GUAC aggregates and synthesizes software program safety metadata at scale and makes it significant and actionable. With GUAC in hand, we can reply questions at three essential levels of software program provide chain safety:
- Proactive, e.g.,
- What are essentially the most used important elements in my software program provide chain ecosystem?
- Where are the weak factors in my general safety posture?
- How do I forestall provide chain compromises earlier than they occur?
- Where am I uncovered to dangerous dependencies?
- Operational, e.g.,
- Is there proof that the applying I’m about to deploy meets group coverage?
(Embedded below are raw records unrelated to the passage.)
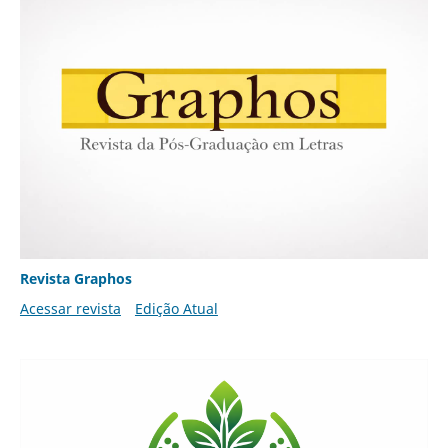
Revista Graphos
Acessar revista
Edição Atual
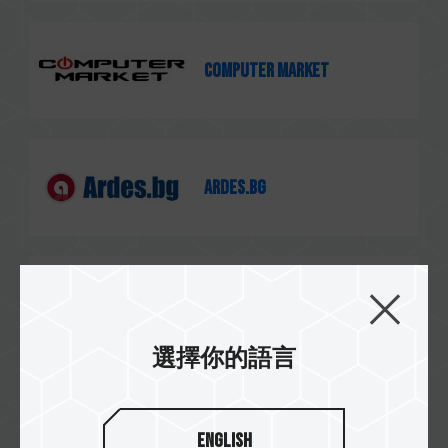
Computer Market
Ardes.bg
Vali Computers
選擇你的語言
Most Computer
English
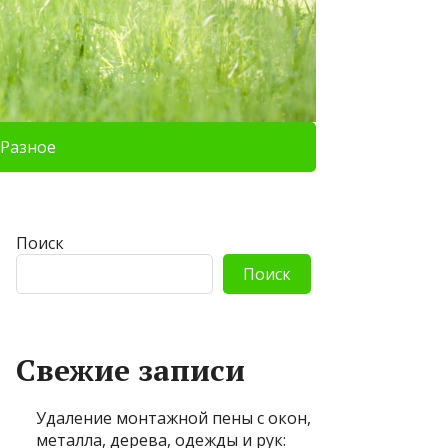
Разное
Поиск
Поиск
Свежие записи
Удаление монтажной пены с окон,
металла, дерева, одежды и рук:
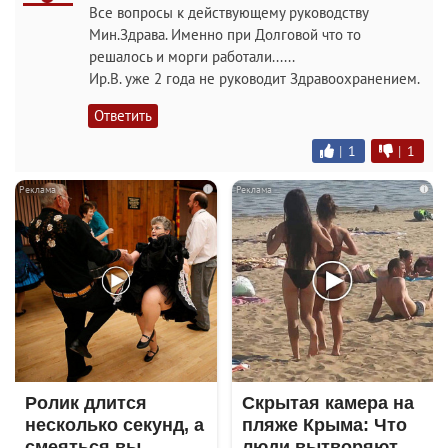
Все вопросы к действующему руководству
Мин.Здрава. Именно при Долговой что то
решалось и морги работали......
Ир.В. уже 2 года не руководит Здравоохранением.
Ответить
|
1
|
1
i
i
Ролик длится
Скрытая камера на
несколько секунд, а
пляже Крыма: Что
смеяться вы
люди вытворяют,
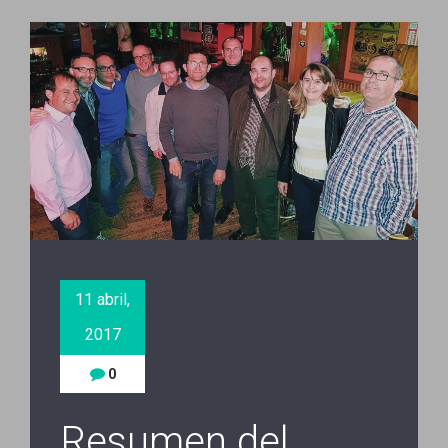
11 abril,
2017
0
Resumen del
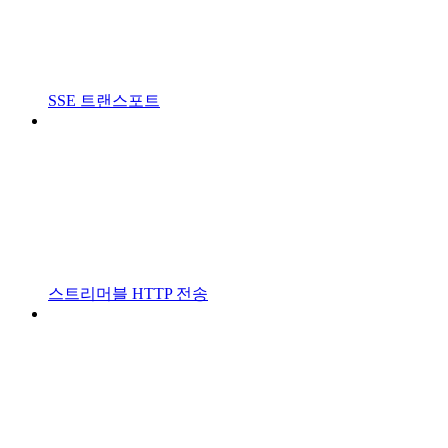
SSE 트랜스포트
스트리머블 HTTP 전송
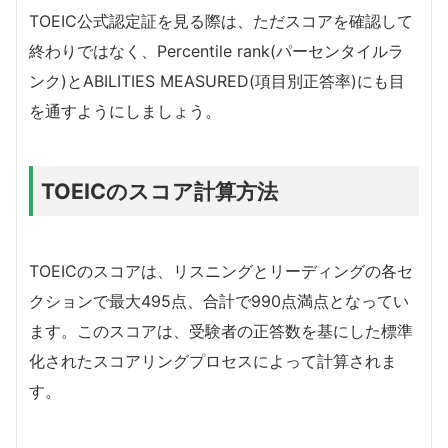
TOEIC公式認定証を見る際は、ただスコアを確認して
終わりではなく、Percentile rank(パーセンタイルラ
ンク)とABILITIES MEASURED(項目別正答率)にも目
を通すようにしましょう。
TOEICのスコア計算方法
TOEICのスコアは、リスニングとリーディングの各セ
クションで最大495点、合計で990点満点となってい
ます。このスコアは、受験者の正答数を基にした標準
化されたスコアリングプロセスによって計算されま
す。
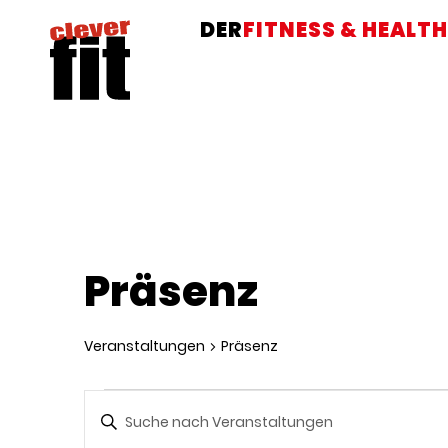
DER
FITNESS & HEALTH
Präsenz
Veranstaltungen
Präsenz
Veranstaltungen
Bitte
Schlüsselwort
eingeben.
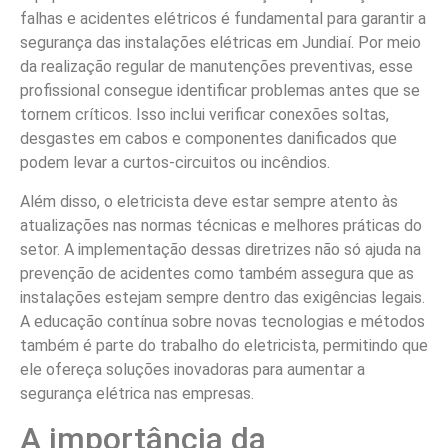
falhas e acidentes elétricos é fundamental para garantir a
segurança das instalações elétricas em Jundiaí. Por meio
da realização regular de manutenções preventivas, esse
profissional consegue identificar problemas antes que se
tornem críticos. Isso inclui verificar conexões soltas,
desgastes em cabos e componentes danificados que
podem levar a curtos-circuitos ou incêndios.
Além disso, o eletricista deve estar sempre atento às
atualizações nas normas técnicas e melhores práticas do
setor. A implementação dessas diretrizes não só ajuda na
prevenção de acidentes como também assegura que as
instalações estejam sempre dentro das exigências legais.
A educação contínua sobre novas tecnologias e métodos
também é parte do trabalho do eletricista, permitindo que
ele ofereça soluções inovadoras para aumentar a
segurança elétrica nas empresas.
A importância da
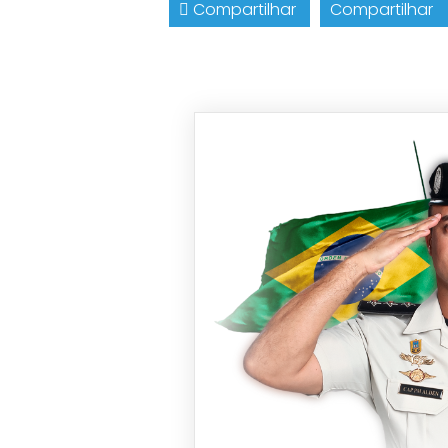
Compartilhar
Compartilhar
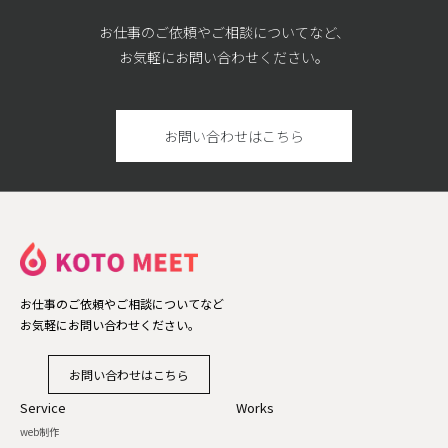
お仕事のご依頼やご相談についてなど、
お気軽にお問い合わせください。
お問い合わせはこちら
お仕事のご依頼やご相談についてなど
お気軽にお問い合わせください。
お問い合わせはこちら
Service
Works
web制作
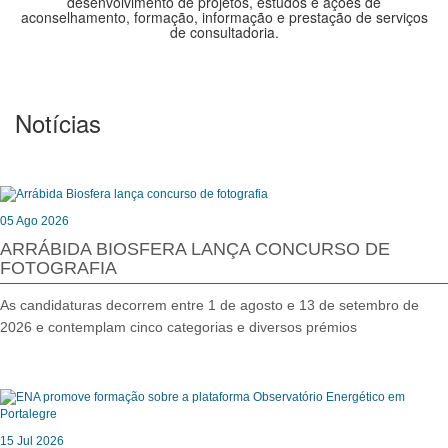
desenvolvimento de projetos, estudos e ações de
aconselhamento, formação, informação e prestação de serviços
de consultadoria.
Notícias
05 Ago 2026
ARRÁBIDA BIOSFERA LANÇA CONCURSO DE
FOTOGRAFIA
As candidaturas decorrem entre 1 de agosto e 13 de setembro de
2026 e contemplam cinco categorias e diversos prémios
15 Jul 2026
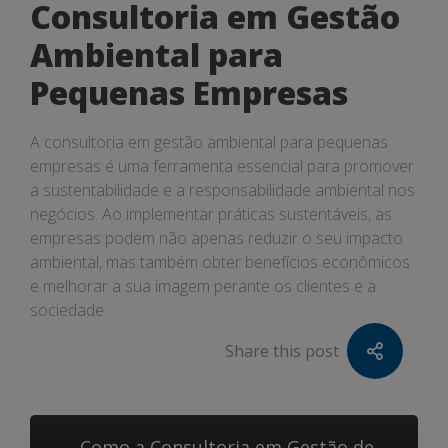
Consultoria em Gestão
Ambiental para
Pequenas Empresas
A consultoria em gestão ambiental para pequenas
empresas é uma ferramenta essencial para promover
a sustentabilidade e a responsabilidade ambiental nos
negócios. Ao implementar práticas sustentáveis, as
empresas podem não apenas reduzir o seu impacto
ambiental, mas também obter benefícios econômicos
e melhorar a sua imagem perante os clientes e a
sociedade.
Share this post
Como a Consultoria em Gestão de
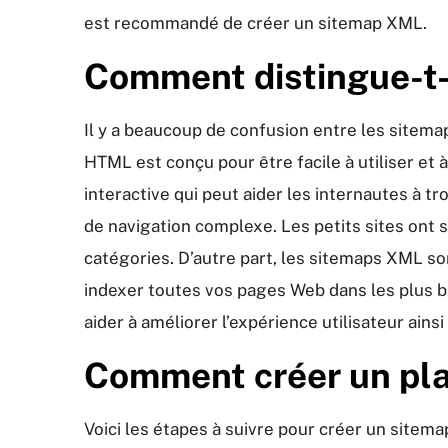
est recommandé de créer un sitemap XML.
Comment distingue-t
Il y a beaucoup de confusion entre les sitema
HTML est conçu pour être facile à utiliser et à
interactive qui peut aider les internautes à 
de navigation complexe. Les petits sites ont 
catégories. D’autre part, les sitemaps XML so
indexer toutes vos pages Web dans les plus br
aider à améliorer l’expérience utilisateur ain
Comment créer un plan
Voici les étapes à suivre pour créer un sitem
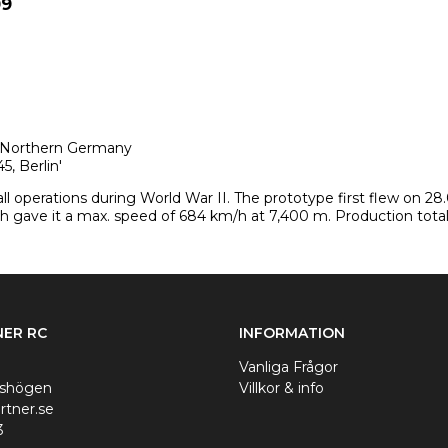
09
4, Northern Germany 
5, Berlin'
ll operations during World War II. The prototype first flew on 28.0
h gave it a max. speed of 684 km/h at 7,400 m. Production tota
ER RC
INFORMATION
Vanliga Frågor
nshögen
Villkor & info
rtner.se
3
- Do all binaries in manufacturing hint again to a securely managed repository?
- Reactive, e.g.,
- Which elements of my group’s stock is affected by new vulnerability X?
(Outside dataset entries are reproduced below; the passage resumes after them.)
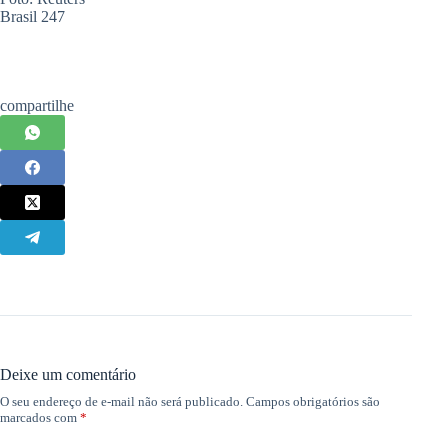
Brasil 247
compartilhe
Deixe um comentário
O seu endereço de e-mail não será publicado.
Campos obrigatórios são
marcados com
*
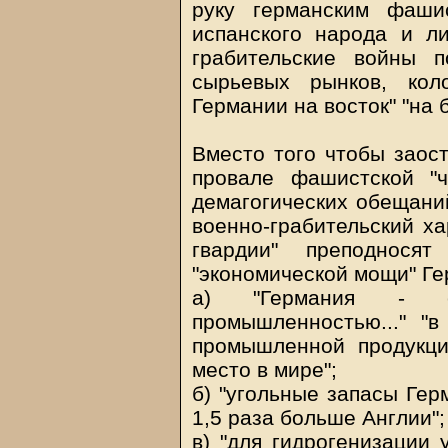
руку германским фаши
испанского народа и л
грабительские войны п
сырьевых рынков, кол
Германии на восток" "на 
Вместо того чтобы заос
провале фашистской "
демагогических обещаний
военно-грабительский ха
гвардии" преподнося
"экономической мощи" Ге
а) "Германия - с
промышленностью..." "
промышленной продукци
место в мире";
б) "угольные запасы Гер
1,5 раза больше Англии";
в) "для гидрогенизации 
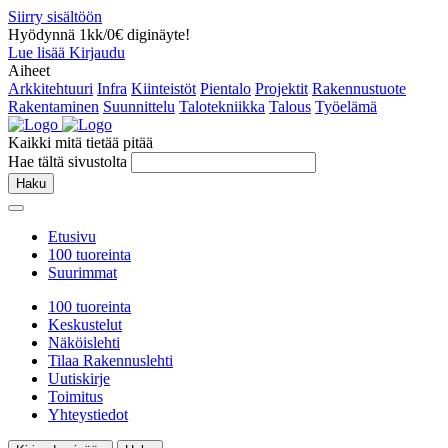
Siirry sisältöön
Hyödynnä 1kk/0€ diginäyte!
Lue lisää
Kirjaudu
Aiheet
Arkkitehtuuri
Infra
Kiinteistöt
Pientalo
Projektit
Rakennustuote
Rakentaminen
Suunnittelu
Talotekniikka
Talous
Työelämä
Kaikki mitä tietää pitää
Hae tältä sivustolta
Haku
Etusivu
100 tuoreinta
Suurimmat
100 tuoreinta
Keskustelut
Näköislehti
Tilaa Rakennuslehti
Uutiskirje
Toimitus
Yhteystiedot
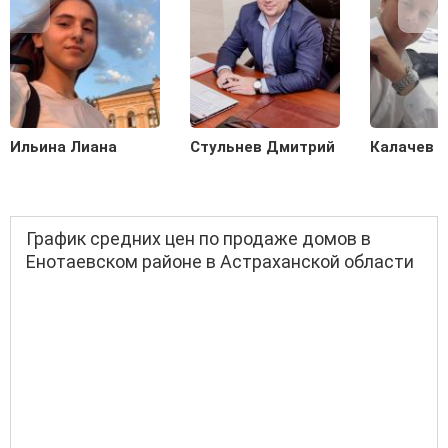
Ильина Лиана
Стульнев Дмитрий
Калачев С
График средних цен по продаже домов в
Енотаевском районе в Астраханской области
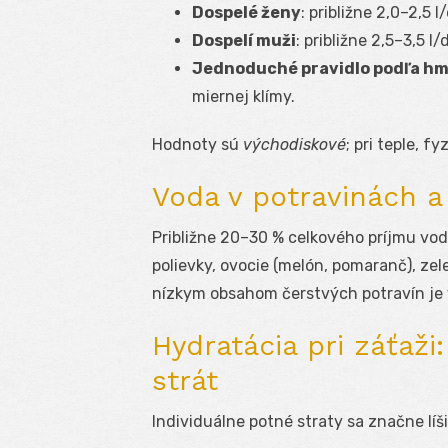
Dospelé ženy
: približne 2,0–2,5 l
Dospelí muži
: približne 2,5–3,5 l
Jednoduché pravidlo podľa hm
miernej klímy.
Hodnoty sú
východiskové
; pri teple, f
Voda v potravinách a
Približne 20–30 % celkového príjmu vo
polievky, ovocie (melón, pomaranč), zele
nízkym obsahom čerstvých potravín je 
Hydratácia pri záťaži
strát
Individuálne potné straty sa značne líši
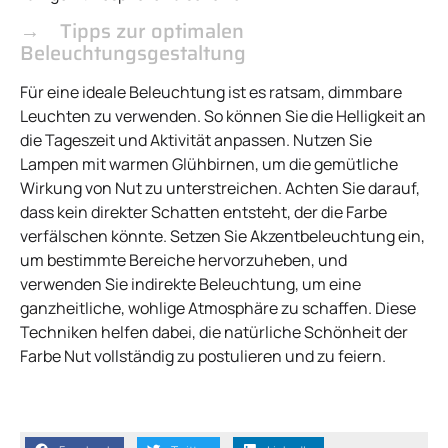
Tipps zur optimalen
Beleuchtungsgestaltung
Für eine ideale Beleuchtung ist es ratsam, dimmbare
Leuchten zu verwenden. So können Sie die Helligkeit an
die Tageszeit und Aktivität anpassen. Nutzen Sie
Lampen mit warmen Glühbirnen, um die gemütliche
Wirkung von Nut zu unterstreichen. Achten Sie darauf,
dass kein direkter Schatten entsteht, der die Farbe
verfälschen könnte. Setzen Sie Akzentbeleuchtung ein,
um bestimmte Bereiche hervorzuheben, und
verwenden Sie indirekte Beleuchtung, um eine
ganzheitliche, wohlige Atmosphäre zu schaffen. Diese
Techniken helfen dabei, die natürliche Schönheit der
Farbe Nut vollständig zu postulieren und zu feiern.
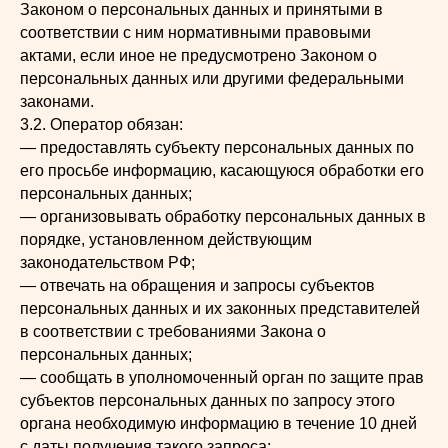
Законом о персональных данных и принятыми в
соответствии с ним нормативными правовыми
актами, если иное не предусмотрено Законом о
персональных данных или другими федеральными
законами.
3.2. Оператор обязан:
— предоставлять субъекту персональных данных по
его просьбе информацию, касающуюся обработки его
персональных данных;
— организовывать обработку персональных данных в
порядке, установленном действующим
законодательством РФ;
— отвечать на обращения и запросы субъектов
персональных данных и их законных представителей
в соответствии с требованиями Закона о
персональных данных;
— сообщать в уполномоченный орган по защите прав
субъектов персональных данных по запросу этого
органа необходимую информацию в течение 10 дней
с даты получения такого запроса;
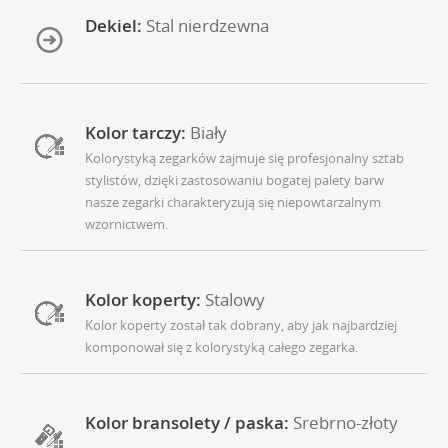
Dekiel:
Stal nierdzewna
Kolor tarczy:
Biały
Kolorystyką zegarków zajmuje się profesjonalny sztab
stylistów, dzięki zastosowaniu bogatej palety barw
nasze zegarki charakteryzują się niepowtarzalnym
wzornictwem.
Kolor koperty:
Stalowy
Kolor koperty został tak dobrany, aby jak najbardziej
komponował się z kolorystyką całego zegarka.
Kolor bransolety / paska:
Srebrno-złoty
- A suspicious challenge lifecycle occasion has occurred. Where is threat launched to my group?
- An open supply challenge is being deprecated. How am I affected?
- Proactive, e.g.,
GUAC is an Open Source challenge on Github, and we’re excited to get extra of us concerned and contributing (learn the contributor information to get began)! The challenge remains to be in its early levels, with a proof of idea that may ingest SLSA, SBOM, and Scorecard paperwork and help easy queries and exploration of software program metadata. The subsequent efforts will give attention to scaling the present capabilities and including new doc varieties for ingestion. We welcome assist and contributions of code or documentation.
Since the challenge will probably be consuming paperwork from many various sources and codecs, we’ve got put collectively a gaggle of “Technical Advisory Members” to assist advise the challenge. These members embody illustration from corporations and teams corresponding to SPDX, CycloneDX Anchore, Aquasec, IBM, Intel, and many extra. If you’re all for collaborating as a contributor or advisor representing finish customers’ wants—or the sources of metadata GUAC consumes—you’ll be able to register your curiosity within the related GitHub challenge.
The GUAC staff will probably be showcasing the challenge at Kubecon NA 2022 subsequent week. Come by our session in the event you’ll be there and have a chat with us—we’d be comfortable to speak in individual or just about!